Die Engländer haben das Curry erfunden

Eine bahnbrechende Rezeptur

Es ist ein altbekanntes Klischee, dass die englische Küche nicht gerade zu den beliebtesten zählt. Zu eigenartig muten die Kombinationen aus zerkochtem Fleisch, Blätterteig und der Kombination von Süßlichem und Würzigem an. Selbst eine harmlose Backkartoffel wird da zur Herausforderung für die empfindlicheren Geschmacksknospen. Meine erste englische Baked Potato aß ich im Hamilton Hall, einem in barockem Stil gehaltenen Pub direkt in der obersten Etage der Bahnhofshalle in der Liverpool Street in London. Nach den ersten Bissen verging mir da gehörig der Appetit. Irgendetwas unerträglich Süßliches war da zwischen die ansonsten recht würzige Kartoffelspalte gerutscht. Selbst aus purer Höflichkeit vermochte ich es nicht, das gute Stück vollständig zu verschlingen. Von da an ließ ich die Finger von dem seltsamen Gericht.

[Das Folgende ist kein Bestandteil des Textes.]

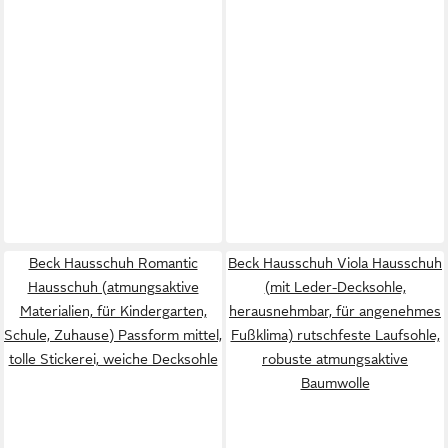
Beck Hausschuh Romantic
Beck Hausschuh Viola Hausschuh
Hausschuh (atmungsaktive
(mit Leder-Decksohle,
Materialien, für Kindergarten,
herausnehmbar, für angenehmes
Schule, Zuhause) Passform mittel,
Fußklima) rutschfeste Laufsohle,
tolle Stickerei, weiche Decksohle
robuste atmungsaktive
Baumwolle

Die einzige Speise, bei der ich regelmäßig schwach werde und mir das Wasser förmlich im Munde zusammenläuft, sind die unglaublich vielfältig gefüllten Pasteten und Blätterteigtaschen, die aus den Imbiss- und Supermarktregalen herabregnen. Das ist wirklich bemerkenswert. Aber auch hier überlege ich mir inzwischen genau, was ich tue oder besser unterlasse. Als ich letztens in Huddersfield mit ungefrühstücktem Magen am Bahnhofsimbiss nahe Gleis 4 vorbeilief, grinste mich aus der Ablage eine der vielen kleinen Papiertütchen an, die genüsslich ein mit Steakfleisch gefülltes Pastetchen anpriesen. Das war einfach zu verführerisch. Ich meine Steak! Ganz ehrlich. Also kaufe ich mir so einen Happen für schlappe 2,45 Pfund und schlinge gierig Bissen für Bissen herunter. Dann erst wird mir klar, dass das schleimige, halb gare Zeug, das aus dem Inneren der Pastete floß, wahrscheinlich eher nach Steak geschmeckt hätte, wäre es mikrowellenwarm und nicht eiskalt verschlungen worden. Dann erleide ich einen erneuten Schock beim Blick auf die rückseitige Kalorientabelle. Der mal eben so im Vorbeigehen verschluckte Snack, der zudem kaum sättigte, brachte fast 600 Kilokalorien auf die Waage. Wenn ich also drei davon aß, hatte ich bereits meinen ganzen Tagesbedarf gedeckt.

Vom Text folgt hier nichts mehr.